What you will do: Copy each line below in which the word "from" occurs.

BEGIN Data for the task

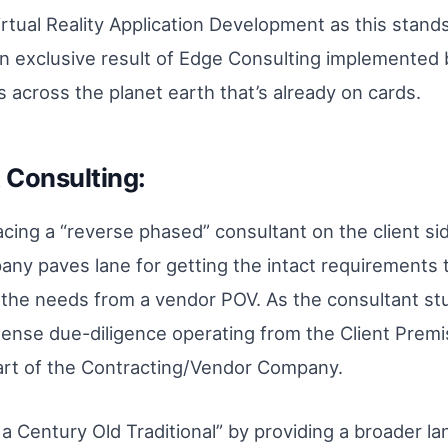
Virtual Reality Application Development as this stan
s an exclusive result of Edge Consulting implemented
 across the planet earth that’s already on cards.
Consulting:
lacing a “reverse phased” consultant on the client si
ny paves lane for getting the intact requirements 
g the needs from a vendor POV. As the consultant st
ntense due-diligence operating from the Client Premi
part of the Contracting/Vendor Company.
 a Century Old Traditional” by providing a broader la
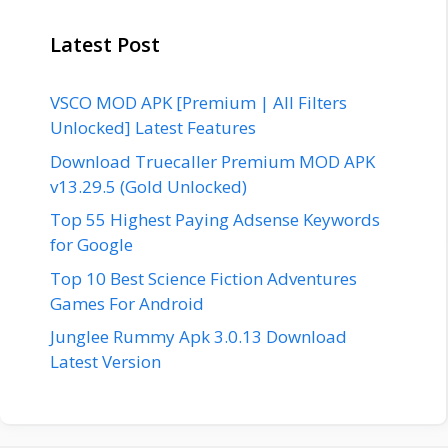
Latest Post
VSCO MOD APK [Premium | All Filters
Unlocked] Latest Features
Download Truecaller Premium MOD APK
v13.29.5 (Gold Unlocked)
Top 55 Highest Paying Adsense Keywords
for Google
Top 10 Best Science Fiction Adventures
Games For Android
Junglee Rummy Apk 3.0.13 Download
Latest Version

END Data for the task

Response:
g the needs from a vendor POV. As the consultant st
ntense due-diligence operating from the Client Premi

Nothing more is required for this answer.